Indonesia’s Credit Rating: A Positive Reflection of a Positive Political Development


The Consulate General of the Republic of Indonesia in New York, attended The American Indonesian Chamber of Commerce (AICC) Luncheon that was held in 24 November 2009. Themed Indonesia’s Credit Rating, the luncheon featured John Chambers, Managing Director, Sovereign Credit Ratings, Standard & Poor’s (S&P) as the keynote speaker.


A credit rating is a benchmark instrument to review the performance of a country and the associated risks within a country’s bond transactions.

In his view, Chambers revealed that Indonesia’s credit rating could still go up if the government would make adjustments to its fuel subsidy scheme into a more effective and indiscriminately beneficial to its people. According to chambers, the flow of subsidy could subtract the government’s fiscal account and burden its budget. Even so, the development of Indonesia’s political situation could be the very foundation of the reform of structural, debt management, and the fiscal prudence that was reflected positively in Indonesia’s credit rating.

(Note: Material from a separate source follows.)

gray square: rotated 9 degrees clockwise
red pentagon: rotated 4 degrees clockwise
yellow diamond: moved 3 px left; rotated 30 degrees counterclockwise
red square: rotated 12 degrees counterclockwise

According to Chambers, there are a few criteria that serve as a milestone in determining a country’s credit rating. Those criteria are the domestic political condition, domestic and foreign economic policy foundations, and external factors.

Chambers explained that the political and national policy condition of a certain country could decide its credit rating, since the political condition—be it directly or indirectly—could influence the investor’s perception of uncertainty. Moreover, the investors have to be convinced in order to invest, by implementing political policies that are conducive for economic activities. In Indonesia’s case, Chambers welcomes the ongoing democratization process thus the check and balances system became even more firm.


The next factor mentioned by Chambers is the economic structure. Chambers explained that the economic structure was determined by a few elements namely the Gross Domestic Product (GDP), the prosperity rate, the people purchasing power, and per capita income. Aside from that, Chambers also made it clear that Indonesia’s credit rating was also determined by a few factors such as its transparency in corruption eradication, public spending effectivity, and per capita economic growth.


According to S&P’s report that was released in 11 November 2009, Indonesia’s current credit rating was ranked “BB-/Positive/B” for Foreign Currency category, “BB+/Positive/B” for Local Currency category, and “axBBB+/--/axA2” for ASEAN Regional Scale category.


In general, Indonesia’s credit rating has trend to keep improving, considering in 1998 Indonesia was still in economic crisis, have placed “CCC+”. The position would then rank up into “B-” in the year 2000, and during 2004 into “BB.”

As the positive attitude grow and seeing the vast dimensions which became S&P’s considerations in determining a country’s rating, it would then require a more firm cooperation among the stakeholders in order to keep or even improve Indonesia’s credit rating. (Source: KJRI New York).